Hospital chapel offers place for spiritual healing, contemplation
Aug 09, 2025 12:55AM ● By Darrell Kirby
Holy Cross Hospital West Valley President Christine McSweeney, center in pink, and West Valley City Mayor Karen Lang cut the ribbon to mark the opening of a new chapel and remodeled lobby at the hospital. (Darrell Kirby/City Journals)
Holy Cross Hospital in West Valley City is a place for the treatment and healing of physical ailments.
Now it has a space for spiritual well-being.
The hospital, owned by Catholic nonprofit healthcare company CommonSpirit Health, recently opened a small chapel as a space for “solace, meditation and prayer for patients and their families of all faiths,” according to the Chicago-based Catholic nonprofit healthcare company, which has four other hospitals in Utah.
The chapel was commissioned and blessed by Bishop Oscar Solis of the Catholic Diocese of Salt Lake City, which included blessing the room, the altar, tabernacle crucifix and sacred vessels. It was witnessed by several dozen people inside the chapel and in the adjacent recently remodeled hospital lobby which served as an overflow for the occasion.
“Our dedication and blessing of this chapel is very important not only to the ministry of Holy Cross Hospital but to the people that we serve in the state of Utah,” Solis told the gathering prior to the blessing ceremony. “This is what we celebrate when we bless this chapel.
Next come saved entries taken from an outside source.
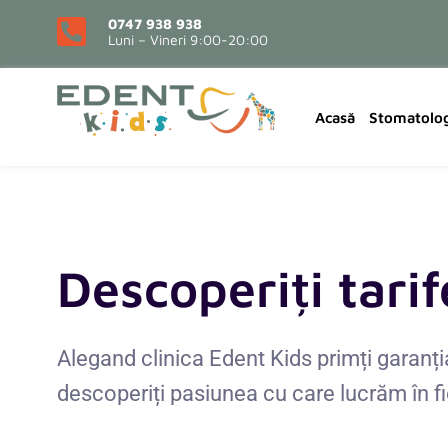
0747 938 938
Luni – Vineri 9:00-20:00
Acasă
Stomatolog
Descoperiți tari
Alegand clinica Edent Kids primți garanția
descoperiți pasiunea cu care lucrăm în fi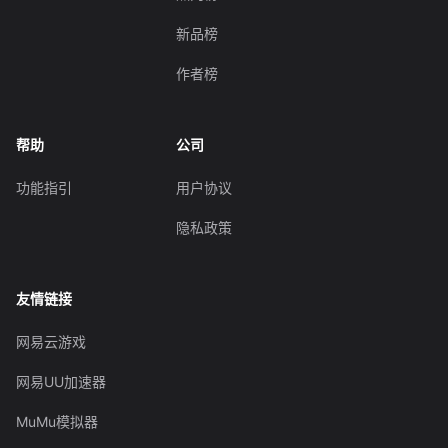
新品榜
作者榜
帮助
公司
功能指引
用户协议
隐私政策
友情链接
网易云游戏
网易UU加速器
MuMu模拟器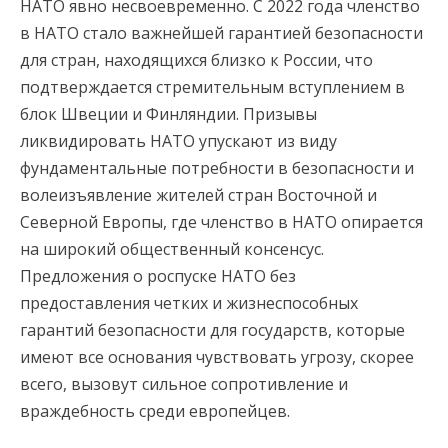
НАТО явно несвоевременно. С 2022 года членство
в НАТО стало важнейшей гарантией безопасности
для стран, находящихся близко к России, что
подтверждается стремительным вступлением в
блок Швеции и Финляндии. Призывы
ликвидировать НАТО упускают из виду
фундаментальные потребности в безопасности и
волеизъявление жителей стран Восточной и
Северной Европы, где членство в НАТО опирается
на широкий общественный консенсус.
Предложения о роспуске НАТО без
предоставления четких и жизнеспособных
гарантий безопасности для государств, которые
имеют все основания чувствовать угрозу, скорее
всего, вызовут сильное сопротивление и
враждебность среди европейцев.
We celebrate the existence and the reality of God’s continued presence in our world.”
“The healing ministry of Holy Cross Hospital is a message to the world that there is a God who loves, a God who exists, a God who cares, and a God who saves and heals,” he added.
For Holy Cross Hospital President Christine McSweeney, the chapel plays a key role in the facility’s mission of helping patients get better. “I think it’s all about mind, body, and spirit— and healing. This place offers that for our community and families and visitors and patients if they want to come down.”
“Anyone could walk in our front door and find this place of worship or quiet. It doesn’t have to be someone who’s Catholic. It can be anybody who needs that place of peace,” McSweeney said. “I hope it reduces anxiety.”
She acknowledges the room is “tiny” but “it should embody the heart and soul of the hospital.”
“This is more than an opening of a room in a hospital,” West Valley City Mayor Karen Lang told the gathering. “This is the opening of a sacred place, a sacred space that will serve as a refuge for so many.”
CommonSpirit Health operates 145 hospitals and 2,200 medical care facilities in 24 states.